In the previous lesson, Arena with a mage in Kotlin (inheritance and polymorphism), we put our knowledge of inheritance and polymorphism to the test. In today's tutorial, we're going to go over static class members in Kotlin. Until now, we only used data, states, being carried by an instance. Properties, which we've defined, belonged to an instance and were unique to each instance. OOP, however, allows us to declare properties and methods on a class itself. We call these members static, sometimes called class members, who are independent of an instance.

Beware of static members - Object-Oriented Programming in KotlinWARNING! Today's lesson will show you that static members are approaches that actually violate the object-oriented principles. OOP includes them only for special cases and in general everything can be written without static members. We always have to think carefully before adding static members. Generally, I would recommend for you not to use static members ever, unless you're absolutely sure what you're doing. Like global variables, static members are something that enable you to write bad code and violate good practices. Today, we'll go over this topic just to make you understand some static methods and classes in Kotlin, not to write your own. Use this knowledge wisely, there will be less evil in the world.

Static (class) properties

We can declare various elements as static, let's start with properties. As I mentioned in the introduction, static elements belong to a class, not to an instance. So the data stored there can be read even if an instance of the class has not been declared. Basically, we could say that static properties are shared among all class instances, but even that wouldn't be accurate since they aren't actually related to instances.

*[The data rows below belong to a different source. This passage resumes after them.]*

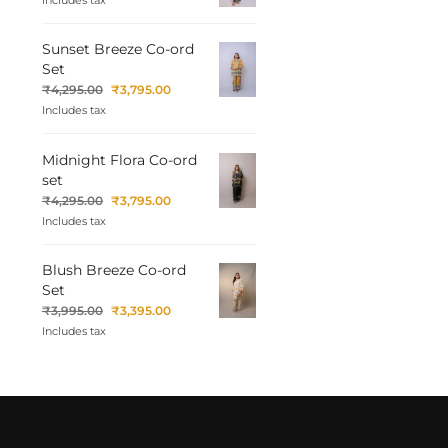
Includes tax
Sunset Breeze Co-ord
Set
₹
4,295.00
₹
3,795.00
Includes tax
Midnight Flora Co-ord
set
₹
4,295.00
₹
3,795.00
Includes tax
Blush Breeze Co-ord
Set
₹
3,995.00
₹
3,395.00
Includes tax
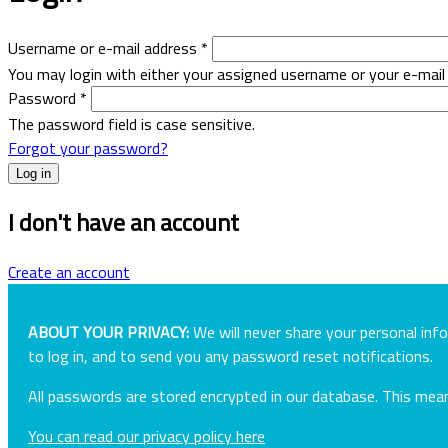
Username or e-mail address
*
You may login with either your assigned username or your e-mail
Password
*
The password field is case sensitive.
Forgot your password?
I don't have an account
Create an account
ABOUT YOUR PRIVACY:
We will never share your personal inf
to log in, and to send you any password reset notifications.
All passwords are stored encrypted in our database. This me
You can read our privacy policy here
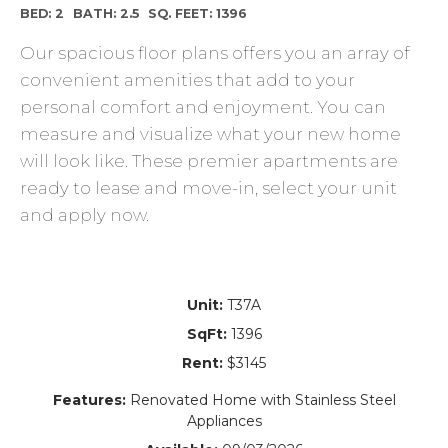
BED: 2
BATH: 2.5
SQ. FEET: 1396
Our spacious floor plans offers you an array of
convenient amenities that add to your
personal comfort and enjoyment. You can
measure and visualize what your new home
will look like. These premier apartments are
ready to lease and move-in, select your unit
and apply now.
Unit:
T37A
SqFt:
1396
Rent:
$3145
Features:
Renovated Home with Stainless Steel
Appliances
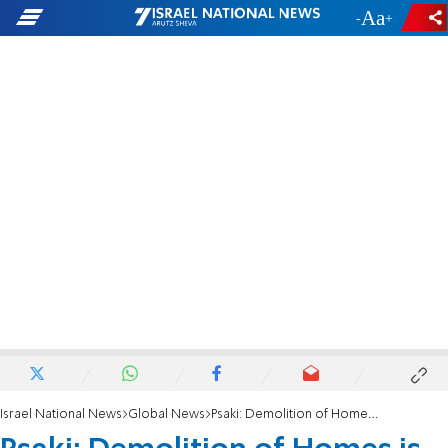
-
+
Israel National News
Global News
Psaki: Demolition of Homes is 'Counterproductive'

Let's create a new project, name it something like Statics, and create a simple User class:

class User(private val name: String, private val password: String) {

    private var loggedIn = false

    fun logIn(enteredPassword: String) {
        if (enteredPassword == password)
            loggedIn = true
        else
            loggedIn = false
    }
}

The class is simple, it represents a user in a system. Each user instance has its own name, password, and carries information about whether the user is logged in. In order for the user to log-in, we call the logIn() method which takes a password as a parameter. The method verifies whether it's the right password. If the person behind the keyboard is really that user, it logs him/her in. It returns true/false depending on whether the login was successful. In reality, the password would be also hashed, but we won't do any hashing this time around.

When a new user registers, the system tells him/her what the minimum length of their password must be. This number should be stored somewhere. During user registration, we still wouldn't have its instance. The object has not been created and would only be created after the form has been completely filled and submitted. Therefore, we can't use a public minimalPasswordLength property in the User class for this purpose. Either way, we still need a minimum password length stored in the User class somewhere since it, naturally, belongs there. We'll make this value a static property using the companion object block:

class User(private val name: String, private val password: String) {

    private val loggedIn: Boolean

    init {
        loggedIn = false
    }

    // the rest of the implementation...

    companion object {
        val minimalPasswordLength = 6
    }
}

Now, let's switch to Main.kt and print the property to the console. We access this property directly on the class:

fun main(args: Array<String>) {
    println(User.minimalPasswordLength)
}

As said before, Java can use Kotlin classes. If we wanted to use static variables declared in Kotlin from Java, we'd first have to mark each of them with the @JvmStatic annotation, i.e. write this text above it. However, because we only write code for Kotlin, we won't use this feature. . [hint]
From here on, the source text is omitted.